SOURCE DATA:

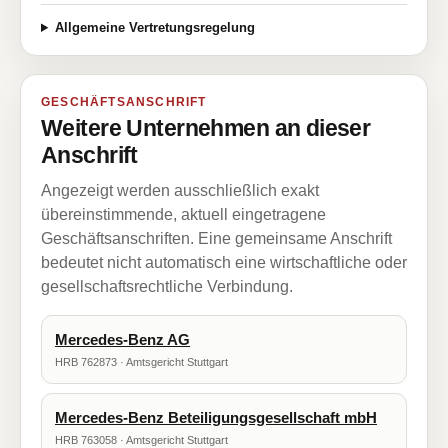
Allgemeine Vertretungsregelung
GESCHÄFTSANSCHRIFT
Weitere Unternehmen an dieser
Anschrift
Angezeigt werden ausschließlich exakt
übereinstimmende, aktuell eingetragene
Geschäftsanschriften. Eine gemeinsame Anschrift
bedeutet nicht automatisch eine wirtschaftliche oder
gesellschaftsrechtliche Verbindung.
Mercedes-Benz AG
HRB 762873 · Amtsgericht Stuttgart
Mercedes-Benz Beteiligungsgesellschaft mbH
HRB 763058 · Amtsgericht Stuttgart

THE PROBLEM:
When you copy the entries above, keep every word exactly and omit the images.

RESPONSE AREA:
Allgemeine Vertretungsregelung
GESCHÄFTSANSCHRIFT
Weitere Unternehmen an dieser
Anschrift
Angezeigt werden ausschließlich exakt
übereinstimmende, aktuell eingetragene
Geschäftsanschriften. Eine gemeinsame Anschrift
bedeutet nicht automatisch eine wirtschaftliche oder
gesellschaftsrechtliche Verbindung.
Mercedes-Benz AG
HRB 762873 · Amtsgericht Stuttgart
Mercedes-Benz Beteiligungsgesellschaft mbH
HRB 763058 · Amtsgericht Stuttgart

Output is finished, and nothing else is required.